GC Biopharma said on the 1st that it received approval from the Ministery of Food and Drug Safety for a label change to Ferramiflu Premix Injection, the IV bag formulation of the type A and B flu treatment Ferramiflu. The company plans to supply the product to medical institutions starting this month ahead of the full-blown flu season.
Ferramiflu Premix Injection is an injectable flu treatment that, for the first time in Korea, uses peramivir, a neuraminidase inhibitor approved by the U.S. Food and Drug Administration (FDA), as the active ingredient.

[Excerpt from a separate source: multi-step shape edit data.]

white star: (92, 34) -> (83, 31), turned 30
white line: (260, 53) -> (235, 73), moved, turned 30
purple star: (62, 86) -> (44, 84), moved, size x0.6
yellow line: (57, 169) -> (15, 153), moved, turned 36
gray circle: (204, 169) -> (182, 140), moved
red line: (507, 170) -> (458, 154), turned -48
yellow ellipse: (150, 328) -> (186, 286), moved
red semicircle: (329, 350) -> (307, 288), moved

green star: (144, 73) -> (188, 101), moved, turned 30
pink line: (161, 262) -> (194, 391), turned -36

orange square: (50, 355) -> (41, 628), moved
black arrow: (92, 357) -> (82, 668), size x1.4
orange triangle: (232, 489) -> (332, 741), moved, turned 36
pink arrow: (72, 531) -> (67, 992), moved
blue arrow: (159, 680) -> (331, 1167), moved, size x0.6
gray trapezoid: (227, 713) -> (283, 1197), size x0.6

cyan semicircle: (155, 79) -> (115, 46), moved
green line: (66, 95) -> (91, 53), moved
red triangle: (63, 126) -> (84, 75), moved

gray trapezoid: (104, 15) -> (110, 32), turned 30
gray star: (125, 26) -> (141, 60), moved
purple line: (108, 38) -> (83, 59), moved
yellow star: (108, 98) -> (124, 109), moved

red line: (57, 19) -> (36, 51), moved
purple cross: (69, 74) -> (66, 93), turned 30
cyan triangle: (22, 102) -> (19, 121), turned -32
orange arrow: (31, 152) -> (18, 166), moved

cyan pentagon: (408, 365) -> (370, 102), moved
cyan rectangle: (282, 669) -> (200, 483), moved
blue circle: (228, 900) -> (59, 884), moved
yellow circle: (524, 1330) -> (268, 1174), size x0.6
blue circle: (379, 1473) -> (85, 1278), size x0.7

The new product was developed as an RTU (Ready-to-Use) IV bag formulation that can be administered immediately without a separate dilution step. It reduces preparation time for medical staff and minimizes potential errors during administration, improving patient safety.
Ferramiflu sees strong demand every flu season. Unlike existing flu treatments that require swallowing tablets or using inhalers, it can be administered as a single dose, a strength recognized in clinical settings.
It is particularly used as a helpful treatment option for children and older adults who have difficulty swallowing medicine, as well as for severe patients who need rapid symptom relief. It is also cited for quickly easing fever and for having relatively fewer side effects such as vomiting and nausea that can appear with oral medications.
A company official said, "With this launch, we have completed our peramivir product portfolio by offering both vial and IV bag formulations," and added, "We will continue to reflect the needs of the clinical setting and provide a safer administration environment."